• [What to produce]: Transcribe the records that follow in their entirety, omitting any pictures.

======== Input ========

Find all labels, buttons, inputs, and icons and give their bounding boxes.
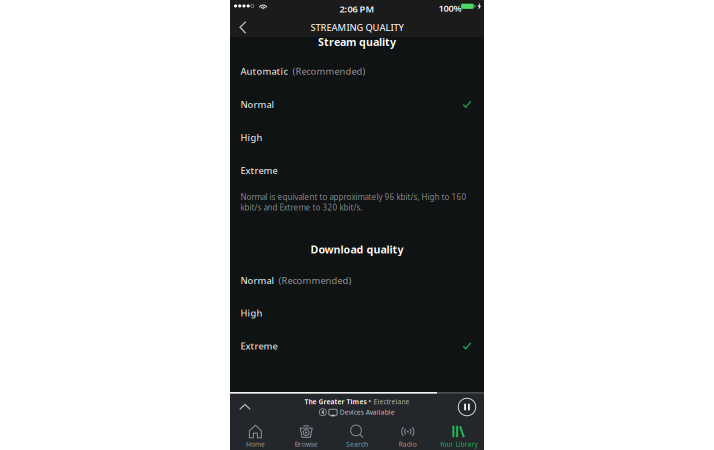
button[interactable]: Search — [332, 420, 382, 450]
button[interactable]: Back — [230, 18, 256, 37]
staticText: STREAMING QUALITY — [310, 21, 404, 34]
staticText: Search — [346, 440, 368, 449]
button[interactable]: Radio — [382, 420, 433, 450]
staticText: High — [240, 131, 262, 144]
staticText: Home — [246, 440, 265, 449]
button[interactable]: Extreme — [230, 154, 484, 187]
button[interactable]: Your Library — [433, 420, 484, 450]
staticText: Download quality — [310, 242, 404, 256]
button[interactable]: Pause — [452, 394, 482, 420]
staticText: Normal — [240, 98, 274, 110]
button[interactable]: Expand player — [230, 394, 260, 420]
staticText: The Greater Times — [304, 397, 366, 406]
staticText: Electrelane — [374, 397, 410, 406]
button[interactable]: Browse — [281, 420, 332, 450]
staticText: Normal — [240, 274, 274, 286]
staticText: Devices Available — [340, 408, 395, 417]
staticText: 2:06 PM — [340, 3, 374, 15]
staticText: Browse — [295, 440, 318, 449]
staticText: (Recommended) — [274, 274, 352, 286]
staticText: Extreme — [240, 340, 278, 352]
button[interactable]: High — [230, 121, 484, 154]
staticText: Normal is equivalent to approximately 96… — [240, 192, 466, 213]
staticText: Automatic — [240, 65, 288, 77]
button[interactable]: Automatic — [230, 55, 484, 88]
button[interactable]: High — [230, 296, 484, 329]
button[interactable]: Extreme — [230, 329, 484, 362]
staticText: (Recommended) — [288, 65, 366, 77]
staticText: Stream quality — [318, 35, 396, 49]
button[interactable]: Normal — [230, 88, 484, 121]
staticText: High — [240, 307, 262, 319]
button[interactable]: Home — [230, 420, 281, 450]
button[interactable]: Normal — [230, 264, 484, 297]
staticText: • — [366, 397, 374, 406]
staticText: Your Library — [440, 440, 478, 449]
staticText: Radio — [399, 440, 417, 449]
staticText: Extreme — [240, 164, 278, 177]
staticText: 100% — [438, 2, 462, 14]
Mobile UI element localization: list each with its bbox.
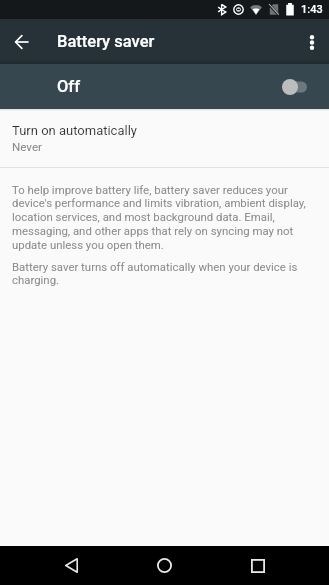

========

• [Output for this exercise]:
Find all labels, buttons, inputs, and icons and give their bounding boxes.
button[interactable]: Search — [332, 420, 382, 450]
button[interactable]: Back — [230, 18, 256, 37]
staticText: STREAMING QUALITY — [310, 21, 404, 34]
staticText: Search — [346, 440, 368, 449]
button[interactable]: Radio — [382, 420, 433, 450]
staticText: High — [240, 131, 262, 144]
staticText: Home — [246, 440, 265, 449]
button[interactable]: Extreme — [230, 154, 484, 187]
button[interactable]: Your Library — [433, 420, 484, 450]
staticText: Download quality — [310, 242, 404, 256]
button[interactable]: Pause — [452, 394, 482, 420]
staticText: Normal — [240, 98, 274, 110]
button[interactable]: Expand player — [230, 394, 260, 420]
staticText: The Greater Times — [304, 397, 366, 406]
staticText: Electrelane — [374, 397, 410, 406]
button[interactable]: Browse — [281, 420, 332, 450]
staticText: Normal — [240, 274, 274, 286]
staticText: Devices Available — [340, 408, 395, 417]
staticText: 2:06 PM — [340, 3, 374, 15]
staticText: Browse — [295, 440, 318, 449]
staticText: (Recommended) — [274, 274, 352, 286]
staticText: Extreme — [240, 340, 278, 352]
button[interactable]: High — [230, 121, 484, 154]
staticText: Normal is equivalent to approximately 96… — [240, 192, 466, 213]
staticText: Automatic — [240, 65, 288, 77]
button[interactable]: Automatic — [230, 55, 484, 88]
button[interactable]: High — [230, 296, 484, 329]
button[interactable]: Extreme — [230, 329, 484, 362]
staticText: (Recommended) — [288, 65, 366, 77]
staticText: Stream quality — [318, 35, 396, 49]
button[interactable]: Normal — [230, 88, 484, 121]
staticText: High — [240, 307, 262, 319]
button[interactable]: Home — [230, 420, 281, 450]
button[interactable]: Normal — [230, 264, 484, 297]
staticText: • — [366, 397, 374, 406]
staticText: Your Library — [440, 440, 478, 449]
staticText: Radio — [399, 440, 417, 449]
staticText: Extreme — [240, 164, 278, 177]
staticText: 100% — [438, 2, 462, 14]
Mobile UI element localization: list each with its bbox.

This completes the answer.